Chicago, 1967, il diciassettenne Bill O’Neil (Lakeith Stanfield) è un ladro d’auto che con un bel vestito, armato di un tesserino falso, si spaccia per agente derubando i suoi stessi ‘fratelli neri’. Dopo l’arresto, alla proposta di scambiare informazioni con l’FBI, accetta di infiltrarsi nelle Pantere Nere e inizia così la sua scalata ai vertici della sezione locale. Tenere insieme le due identità, traditore stipendiato e attivista (forse in fondo sincero), diventa per Bill sempre più complesso e travagliato quando entra a far parte della cerchia ristretta del carismatico vice presidente Fred Hampton (Daniel Kaluuya). Il leader delle Pantere dell’Illinois in quel periodo, tra un arresto e l’altro, è impegnato a mettere insieme un’ambiziosa alleanza interrazziale che dia nuovo impulso al suo progetto politico di sovversione dell’ordine americano.

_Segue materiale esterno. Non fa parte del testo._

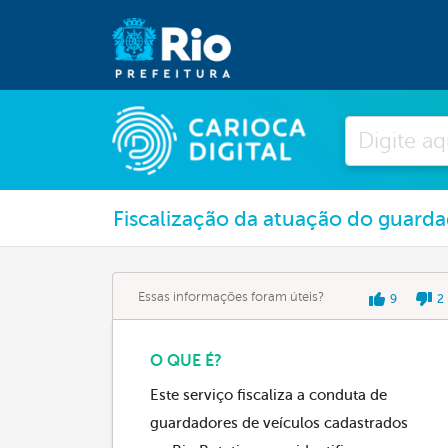
Pesquisar
Fiscalização da atuação do guard
Essas informações foram úteis?
9
2
O QUE É?
Este serviço fiscaliza a conduta de
guardadores de veículos cadastrados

Presentato quest’anno al Sundance, il dramma poliziesco Judas and the Black Messiah a giudicare dalle 6 candidature, tra cui miglior film e miglior sceneggiatura, ha senz’altro ottime chance di primeggiare agli Oscar 2021. L’estetica, i ripetuti piani sequenza, la tematica di forte impegno civile, il linguaggio cauto che adotta il punto di vista del traditore onde evitare pericolose agiografie, il film di Shake King, cineasta di Brooklyn alla sua seconda regia, ha tutte le carte in regola e come unico rivale Il processo ai Chicago 7 di Sorkin, allineato sullo stesso filone narrativo ma in formato legal thriller. 

Mentre l’Hampton di Sorkin, anche lui coinvolto nelle vicende giudiziarie raccontate dal film Netflix, ha un ruolo nella storia tutto sommato marginale, King lo mette al centro, accanto al contraltare Bill O’Neil. Lakeith Stanfield e Daniel Kaluuya sono l’uno un Giuda incerto e dubbioso, interiormente sconvolto da un dualismo doloroso quanto avvincente, l’altro il messia, l’uomo che raccolse l’eredità del dottor King e di Malcolm X, grande fautore della lotta armata e dalla visione politica e ideologica di stampo fortemente marxista. Tra l’altro, i due agli Oscar corrono nella stessa categoria, candidati come migliori attori non protagonisti. Sebbene, forse, Kaluuya abbia una marcia in più, forte già del Golden Globe. 

C’è di fatto l’ambivalenza al cuore del film, opera che mette in luce alcune fratture all’interno della comunità afroamericana poco note. Una delle tensioni più interessanti indagate da King è quella che c’è tra l’Hampton sociale, impegnato a distribuire colazioni ai bambini, e quello violento e rivoluzionario che scrive discorsi infuocati, intrisi di quel progressismo violento che lo portò nel mirino dell’FBI.